California's cap-and-trade program, the crucial mechanism for California's fight against climate change, is facing stiff headwinds.
The California Chamber of Commerce filed a lawsuit against the program years ago, challenging the program's legality because it functions like a tax but did not receive a two-thirds vote in the state Legislature. That lawsuit is still working its way through the courts.
Meanwhile, the state has struggled to find the right fiscal balance between the demands of selling permits and easing businesses into the need to pay for their greenhouse gas emissions.
The state has given away free permits and struggled to sell large percentages of the permits in recent auctions. And while companies enjoy the ability to purchase offset credits for green projects like forest preservation, in exchange for their emissions, environmental activists in the state's most polluted areas say the program hasn't done nearly enough to help them.
So state Senate Democrats, led by Sen. Bob Wieckowski, D-Fremont, and President Pro Tem Kevin de León, D-Los Angeles, are considering a new proposal, SB775, to fix some of the program's problems.
Will it be enough?
SB775 would address cap and trade's struggles in a variety of ways. It would eliminate the program's free permits and raise the prices for permits - to a point.

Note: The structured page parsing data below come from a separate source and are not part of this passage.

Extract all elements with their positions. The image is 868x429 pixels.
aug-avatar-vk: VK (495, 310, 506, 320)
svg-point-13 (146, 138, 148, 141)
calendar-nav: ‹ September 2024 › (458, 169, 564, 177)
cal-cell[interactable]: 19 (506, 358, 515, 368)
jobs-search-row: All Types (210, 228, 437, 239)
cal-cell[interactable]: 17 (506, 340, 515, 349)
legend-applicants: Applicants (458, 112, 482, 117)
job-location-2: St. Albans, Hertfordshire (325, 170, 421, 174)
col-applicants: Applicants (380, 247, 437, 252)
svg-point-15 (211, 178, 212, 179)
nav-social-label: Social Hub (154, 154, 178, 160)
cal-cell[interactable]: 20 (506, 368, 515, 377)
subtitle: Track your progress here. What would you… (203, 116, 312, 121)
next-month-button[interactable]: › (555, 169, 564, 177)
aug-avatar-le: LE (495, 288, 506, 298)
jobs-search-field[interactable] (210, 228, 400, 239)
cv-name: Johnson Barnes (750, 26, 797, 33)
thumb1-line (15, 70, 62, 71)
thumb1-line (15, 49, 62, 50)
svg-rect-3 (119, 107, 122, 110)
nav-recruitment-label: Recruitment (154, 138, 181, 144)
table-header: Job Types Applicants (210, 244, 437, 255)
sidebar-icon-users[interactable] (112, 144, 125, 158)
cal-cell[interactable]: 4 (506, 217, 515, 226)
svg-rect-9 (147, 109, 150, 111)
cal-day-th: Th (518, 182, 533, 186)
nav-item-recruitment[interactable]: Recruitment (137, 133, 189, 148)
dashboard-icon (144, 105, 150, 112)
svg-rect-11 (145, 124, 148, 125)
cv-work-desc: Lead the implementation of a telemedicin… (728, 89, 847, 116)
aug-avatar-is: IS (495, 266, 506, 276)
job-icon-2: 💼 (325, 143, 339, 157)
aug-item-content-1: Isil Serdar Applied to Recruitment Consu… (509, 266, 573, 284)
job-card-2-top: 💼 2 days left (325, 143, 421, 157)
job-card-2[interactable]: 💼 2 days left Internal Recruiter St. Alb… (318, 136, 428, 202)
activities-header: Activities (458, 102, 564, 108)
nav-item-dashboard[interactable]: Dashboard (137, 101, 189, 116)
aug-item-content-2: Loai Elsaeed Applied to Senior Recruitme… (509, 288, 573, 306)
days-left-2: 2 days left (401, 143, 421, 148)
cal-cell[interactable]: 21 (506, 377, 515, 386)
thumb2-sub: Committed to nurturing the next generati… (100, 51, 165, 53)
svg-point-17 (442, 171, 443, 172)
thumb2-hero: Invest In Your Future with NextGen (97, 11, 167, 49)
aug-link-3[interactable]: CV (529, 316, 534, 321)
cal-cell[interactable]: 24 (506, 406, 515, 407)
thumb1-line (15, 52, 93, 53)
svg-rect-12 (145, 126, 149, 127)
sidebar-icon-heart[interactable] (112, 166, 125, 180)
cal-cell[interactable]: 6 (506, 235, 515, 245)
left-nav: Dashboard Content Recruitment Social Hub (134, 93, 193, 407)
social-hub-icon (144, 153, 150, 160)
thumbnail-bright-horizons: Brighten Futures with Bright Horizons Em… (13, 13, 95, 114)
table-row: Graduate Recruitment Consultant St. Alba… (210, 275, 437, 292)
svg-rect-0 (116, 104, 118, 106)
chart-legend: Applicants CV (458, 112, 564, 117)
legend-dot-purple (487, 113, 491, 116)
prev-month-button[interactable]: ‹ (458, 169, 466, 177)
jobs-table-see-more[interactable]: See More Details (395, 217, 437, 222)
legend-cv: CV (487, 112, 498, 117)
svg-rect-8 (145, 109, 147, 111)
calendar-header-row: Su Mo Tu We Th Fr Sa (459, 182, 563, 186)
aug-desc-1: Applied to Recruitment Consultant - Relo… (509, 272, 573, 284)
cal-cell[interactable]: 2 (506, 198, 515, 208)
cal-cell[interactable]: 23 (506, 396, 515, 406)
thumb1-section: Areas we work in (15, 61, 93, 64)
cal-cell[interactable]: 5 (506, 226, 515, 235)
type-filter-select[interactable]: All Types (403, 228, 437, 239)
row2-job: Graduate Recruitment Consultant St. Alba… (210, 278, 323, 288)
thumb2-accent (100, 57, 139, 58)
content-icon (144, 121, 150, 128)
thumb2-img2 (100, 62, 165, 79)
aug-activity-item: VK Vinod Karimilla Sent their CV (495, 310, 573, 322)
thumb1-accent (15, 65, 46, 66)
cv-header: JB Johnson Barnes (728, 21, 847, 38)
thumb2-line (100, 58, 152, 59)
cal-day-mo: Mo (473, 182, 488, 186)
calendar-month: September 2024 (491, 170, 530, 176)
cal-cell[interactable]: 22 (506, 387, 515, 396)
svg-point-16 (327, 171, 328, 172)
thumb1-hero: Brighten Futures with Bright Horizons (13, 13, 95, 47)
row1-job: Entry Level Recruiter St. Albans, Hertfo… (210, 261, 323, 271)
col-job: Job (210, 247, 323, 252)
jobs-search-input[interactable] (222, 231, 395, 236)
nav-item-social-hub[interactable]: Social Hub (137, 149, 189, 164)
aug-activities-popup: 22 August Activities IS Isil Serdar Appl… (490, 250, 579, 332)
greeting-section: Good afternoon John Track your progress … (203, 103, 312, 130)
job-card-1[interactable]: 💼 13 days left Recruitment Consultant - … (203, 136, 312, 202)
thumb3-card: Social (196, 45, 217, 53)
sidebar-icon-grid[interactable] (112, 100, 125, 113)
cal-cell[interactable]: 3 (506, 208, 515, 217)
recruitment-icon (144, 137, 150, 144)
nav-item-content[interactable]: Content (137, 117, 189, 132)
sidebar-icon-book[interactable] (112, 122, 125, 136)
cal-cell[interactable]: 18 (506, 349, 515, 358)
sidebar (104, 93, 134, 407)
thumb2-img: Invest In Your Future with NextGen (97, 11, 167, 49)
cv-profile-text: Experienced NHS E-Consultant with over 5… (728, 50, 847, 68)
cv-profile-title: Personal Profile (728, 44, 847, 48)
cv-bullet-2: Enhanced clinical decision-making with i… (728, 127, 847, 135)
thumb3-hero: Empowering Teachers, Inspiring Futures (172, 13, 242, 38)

Following a suggestion from the state's nonpartisan legislative analyst, the bill would also put a ceiling on the price of emission permits.
The idea here is to allow businesses to plan for their low-carbon investments, such as switching to solar power.
The idea is also to avoid the possibility of price spikes, which businesses would be likely to pass on to customers.
"The proposal makes sure that everyone who sells carbon-intensive products in the state is treated fairly," said Jeff Barbosa, Wieckowski's communications director. "It provides businesses market certainty by placing a cap on carbon price, so they can plan ahead more effectively."
In a bow to concerns about how cap and trade is affecting residents in California's more polluted communities, SB775 would also get rid of the offset program. (There's separate legislation in the state Assembly to target specific pollutants that affect public health.)
These changes should bring more fairness and stability to the cap-and-trade system.
Charging set, certain amounts for emission permits, for example, is what California should have done from the beginning. It might have been more initially disruptive for businesses, but it also would have created economic certainty for them and set the state system on a firm fiscal footing.
But now a fair, smart bill that's designed to correct some of the problems that have emerged with the cap-and-trade system has a very high threshold to pass.
In an effort to extend the cap-and-trade system to 2030, and to ward off the Chamber of Commerce's lawsuit, SB775 has to muster a two-thirds vote. It's not going to be an easy lift in the state Legislature, but nothing that's important is an easy lift there. SB775 is a tough but fair fix.